Activity
Word for word, repeat each entry that follows.

BEGIN Records supplied

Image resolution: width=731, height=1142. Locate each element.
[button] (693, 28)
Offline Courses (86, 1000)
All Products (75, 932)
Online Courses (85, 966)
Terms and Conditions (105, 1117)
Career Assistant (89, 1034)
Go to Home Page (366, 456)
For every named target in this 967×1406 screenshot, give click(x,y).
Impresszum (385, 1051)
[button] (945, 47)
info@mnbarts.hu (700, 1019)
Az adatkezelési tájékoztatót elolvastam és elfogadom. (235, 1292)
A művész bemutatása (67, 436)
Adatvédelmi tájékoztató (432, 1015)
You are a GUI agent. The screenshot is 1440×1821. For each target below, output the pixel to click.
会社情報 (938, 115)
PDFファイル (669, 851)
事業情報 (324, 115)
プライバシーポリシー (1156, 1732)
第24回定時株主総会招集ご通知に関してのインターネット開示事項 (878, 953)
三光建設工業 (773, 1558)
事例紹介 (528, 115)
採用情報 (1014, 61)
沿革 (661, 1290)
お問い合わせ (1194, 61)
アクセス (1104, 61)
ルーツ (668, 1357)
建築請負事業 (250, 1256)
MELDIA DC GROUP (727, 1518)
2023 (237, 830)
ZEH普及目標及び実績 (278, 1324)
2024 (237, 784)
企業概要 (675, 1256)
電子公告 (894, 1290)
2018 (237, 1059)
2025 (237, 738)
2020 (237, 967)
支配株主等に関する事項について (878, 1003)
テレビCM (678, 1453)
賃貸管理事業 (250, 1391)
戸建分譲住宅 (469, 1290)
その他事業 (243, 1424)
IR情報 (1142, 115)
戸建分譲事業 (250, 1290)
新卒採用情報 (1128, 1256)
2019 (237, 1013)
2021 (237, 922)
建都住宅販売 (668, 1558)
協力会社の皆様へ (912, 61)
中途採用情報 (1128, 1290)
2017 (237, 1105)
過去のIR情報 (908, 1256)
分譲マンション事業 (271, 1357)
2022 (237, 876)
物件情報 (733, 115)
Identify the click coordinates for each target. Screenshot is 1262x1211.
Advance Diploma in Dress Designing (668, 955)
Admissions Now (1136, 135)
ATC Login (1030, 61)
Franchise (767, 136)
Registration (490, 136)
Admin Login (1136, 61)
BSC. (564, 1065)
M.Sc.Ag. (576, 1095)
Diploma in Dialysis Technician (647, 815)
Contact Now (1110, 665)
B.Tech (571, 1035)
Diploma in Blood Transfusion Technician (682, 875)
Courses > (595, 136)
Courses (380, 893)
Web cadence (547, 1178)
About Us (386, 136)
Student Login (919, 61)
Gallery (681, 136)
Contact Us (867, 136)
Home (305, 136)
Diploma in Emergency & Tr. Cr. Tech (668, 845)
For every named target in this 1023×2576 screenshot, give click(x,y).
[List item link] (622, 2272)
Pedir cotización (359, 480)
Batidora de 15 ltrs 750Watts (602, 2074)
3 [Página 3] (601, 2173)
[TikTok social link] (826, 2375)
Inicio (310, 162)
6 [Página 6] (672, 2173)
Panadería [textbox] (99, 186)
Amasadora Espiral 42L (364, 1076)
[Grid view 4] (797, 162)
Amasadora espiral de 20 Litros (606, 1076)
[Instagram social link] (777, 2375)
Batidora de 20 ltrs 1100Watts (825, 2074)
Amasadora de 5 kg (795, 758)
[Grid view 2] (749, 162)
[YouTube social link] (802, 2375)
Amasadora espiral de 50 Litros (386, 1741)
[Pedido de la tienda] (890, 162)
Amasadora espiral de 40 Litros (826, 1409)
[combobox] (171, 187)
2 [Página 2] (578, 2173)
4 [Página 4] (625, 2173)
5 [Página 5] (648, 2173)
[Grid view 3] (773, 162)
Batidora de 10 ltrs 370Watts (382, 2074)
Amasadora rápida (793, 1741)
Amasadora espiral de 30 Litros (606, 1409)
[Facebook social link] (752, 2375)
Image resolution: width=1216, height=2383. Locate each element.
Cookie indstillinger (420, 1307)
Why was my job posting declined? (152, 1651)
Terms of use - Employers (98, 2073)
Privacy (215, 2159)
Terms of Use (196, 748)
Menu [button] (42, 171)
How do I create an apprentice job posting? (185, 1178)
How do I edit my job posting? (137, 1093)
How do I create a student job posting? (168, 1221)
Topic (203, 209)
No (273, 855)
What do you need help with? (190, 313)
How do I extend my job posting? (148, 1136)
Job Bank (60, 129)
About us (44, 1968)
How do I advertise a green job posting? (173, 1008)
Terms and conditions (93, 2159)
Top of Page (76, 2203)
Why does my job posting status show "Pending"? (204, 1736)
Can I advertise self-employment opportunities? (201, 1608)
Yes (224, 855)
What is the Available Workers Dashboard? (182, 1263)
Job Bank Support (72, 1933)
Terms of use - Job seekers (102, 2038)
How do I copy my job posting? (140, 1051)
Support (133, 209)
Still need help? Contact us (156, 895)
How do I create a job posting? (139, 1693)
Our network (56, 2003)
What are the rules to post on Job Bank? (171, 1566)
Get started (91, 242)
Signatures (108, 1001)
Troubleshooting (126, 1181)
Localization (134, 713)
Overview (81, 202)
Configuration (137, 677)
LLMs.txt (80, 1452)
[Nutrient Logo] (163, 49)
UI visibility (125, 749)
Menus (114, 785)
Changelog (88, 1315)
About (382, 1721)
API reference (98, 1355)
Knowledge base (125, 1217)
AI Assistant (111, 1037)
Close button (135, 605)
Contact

END Records supplied

Answer box
Image resolution: width=731, height=1142. Locate each element.
[button] (693, 28)
Offline Courses (86, 1000)
All Products (75, 932)
Online Courses (85, 966)
Terms and Conditions (105, 1117)
Career Assistant (89, 1034)
Go to Home Page (366, 456)
For every named target in this 967×1406 screenshot, give click(x,y).
Impresszum (385, 1051)
[button] (945, 47)
info@mnbarts.hu (700, 1019)
Az adatkezelési tájékoztatót elolvastam és elfogadom. (235, 1292)
A művész bemutatása (67, 436)
Adatvédelmi tájékoztató (432, 1015)
You are a GUI agent. The screenshot is 1440×1821. For each target below, output the pixel to click.
会社情報 (938, 115)
PDFファイル (669, 851)
事業情報 (324, 115)
プライバシーポリシー (1156, 1732)
第24回定時株主総会招集ご通知に関してのインターネット開示事項 (878, 953)
三光建設工業 (773, 1558)
事例紹介 (528, 115)
採用情報 (1014, 61)
沿革 (661, 1290)
お問い合わせ (1194, 61)
アクセス (1104, 61)
ルーツ (668, 1357)
建築請負事業 (250, 1256)
MELDIA DC GROUP (727, 1518)
2023 (237, 830)
ZEH普及目標及び実績 (278, 1324)
2024 (237, 784)
企業概要 (675, 1256)
電子公告 (894, 1290)
2018 (237, 1059)
2025 (237, 738)
2020 (237, 967)
支配株主等に関する事項について (878, 1003)
テレビCM (678, 1453)
賃貸管理事業 (250, 1391)
戸建分譲住宅 (469, 1290)
その他事業 (243, 1424)
IR情報 (1142, 115)
戸建分譲事業 (250, 1290)
新卒採用情報 (1128, 1256)
2019 (237, 1013)
2021 (237, 922)
建都住宅販売 (668, 1558)
協力会社の皆様へ (912, 61)
中途採用情報 (1128, 1290)
2017 (237, 1105)
過去のIR情報 (908, 1256)
分譲マンション事業 (271, 1357)
2022 (237, 876)
物件情報 (733, 115)
Identify the click coordinates for each target. Screenshot is 1262x1211.
Advance Diploma in Dress Designing (668, 955)
Admissions Now (1136, 135)
ATC Login (1030, 61)
Franchise (767, 136)
Registration (490, 136)
Admin Login (1136, 61)
BSC. (564, 1065)
M.Sc.Ag. (576, 1095)
Diploma in Dialysis Technician (647, 815)
Contact Now (1110, 665)
B.Tech (571, 1035)
Diploma in Blood Transfusion Technician (682, 875)
Courses > (595, 136)
Courses (380, 893)
Web cadence (547, 1178)
About Us (386, 136)
Student Login (919, 61)
Gallery (681, 136)
Contact Us (867, 136)
Home (305, 136)
Diploma in Emergency & Tr. Cr. Tech (668, 845)
For every named target in this 1023×2576 screenshot, give click(x,y).
[List item link] (622, 2272)
Pedir cotización (359, 480)
Batidora de 15 ltrs 750Watts (602, 2074)
3 [Página 3] (601, 2173)
[TikTok social link] (826, 2375)
Inicio (310, 162)
6 [Página 6] (672, 2173)
Panadería [textbox] (99, 186)
Amasadora Espiral 42L (364, 1076)
[Grid view 4] (797, 162)
Amasadora espiral de 20 Litros (606, 1076)
[Instagram social link] (777, 2375)
Batidora de 20 ltrs 1100Watts (825, 2074)
Amasadora de 5 kg (795, 758)
[Grid view 2] (749, 162)
[YouTube social link] (802, 2375)
Amasadora espiral de 50 Litros (386, 1741)
[Pedido de la tienda] (890, 162)
Amasadora espiral de 40 Litros (826, 1409)
[combobox] (171, 187)
2 [Página 2] (578, 2173)
4 [Página 4] (625, 2173)
5 [Página 5] (648, 2173)
[Grid view 3] (773, 162)
Batidora de 10 ltrs 370Watts (382, 2074)
Amasadora rápida (793, 1741)
Amasadora espiral de 30 Litros (606, 1409)
[Facebook social link] (752, 2375)
Image resolution: width=1216, height=2383. Locate each element.
Cookie indstillinger (420, 1307)
Why was my job posting declined? (152, 1651)
Terms of use - Employers (98, 2073)
Privacy (215, 2159)
Terms of Use (196, 748)
Menu [button] (42, 171)
How do I create an apprentice job posting? (185, 1178)
How do I edit my job posting? (137, 1093)
How do I create a student job posting? (168, 1221)
Topic (203, 209)
No (273, 855)
What do you need help with? (190, 313)
How do I extend my job posting? (148, 1136)
Job Bank (60, 129)
About us (44, 1968)
How do I advertise a green job posting? (173, 1008)
Terms and conditions (93, 2159)
Top of Page (76, 2203)
Why does my job posting status show "Pending"? (204, 1736)
Can I advertise self-employment opportunities? (201, 1608)
Yes (224, 855)
What is the Available Workers Dashboard? (182, 1263)
Job Bank Support (72, 1933)
Terms of use - Job seekers (102, 2038)
How do I copy my job posting? (140, 1051)
Support (133, 209)
Still need help? Contact us (156, 895)
How do I create a job posting? (139, 1693)
Our network (56, 2003)
What are the rules to post on Job Bank? (171, 1566)
Get started (91, 242)
Signatures (108, 1001)
Troubleshooting (126, 1181)
Localization (134, 713)
Overview (81, 202)
Configuration (137, 677)
LLMs.txt (80, 1452)
[Nutrient Logo] (163, 49)
UI visibility (125, 749)
Menus (114, 785)
Changelog (88, 1315)
About (382, 1721)
API reference (98, 1355)
Knowledge base (125, 1217)
AI Assistant (111, 1037)
Close button (135, 605)
Contact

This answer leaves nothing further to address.